Ihr Vater macht auch eine Wandlung durch. Zuerst voller Wut auf Chalie und nach eigenen erfolglosen Ermittlungen, schlägt er einen anderen Vater, weil dieser seine eigene Tochter beim Volleyballspiel filmt. Zum Schluss des Films sehen wir das Gespräch zwischen Annie und ihrem Vater. Zum ersten Mal, ein ehrliches Gespräch, indem der Vater nicht mehr Annie die Schuld daran gibt mit Chalie mitzugehen, sondern sich selbst, weil er sie nicht beschützen konnte. Und nun ist es Annie, die ihn tröstet.

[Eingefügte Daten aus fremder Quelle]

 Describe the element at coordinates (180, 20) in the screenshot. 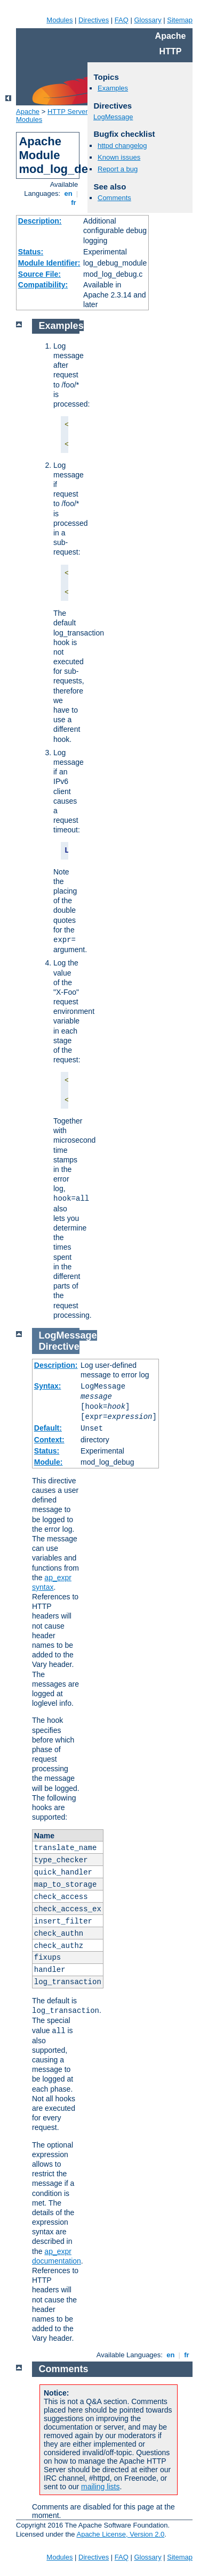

Der Film endet mit einer Froschperspektive, der Sohn von Charlie hält die Kamera, während Charlie seinem Schüler, einem 14 jährigen Jungen und deren Eltern seine Frau und Sohn vorstellt. Die Froschperspektive, so wie die Datum und Uhrzeitanzeige auf der Kamera sind identisch mit denen als Annie im Hotel von Charlie vergewaltigt wird. Auch dort sehen wir die Kamera von unten filmend, während Charlie sich über Annie auf dem Bett beugt und sie unter seinem Körper begräbt. Diese Szene, auch wenn sie den Schluss bildet und wir zusehen wie Charlie davonkommt, ist jedoch nicht so entscheidend wie die Szene davor, in der Annie ihre Stärke unter Beweis stellt und ihren Vater tröstet.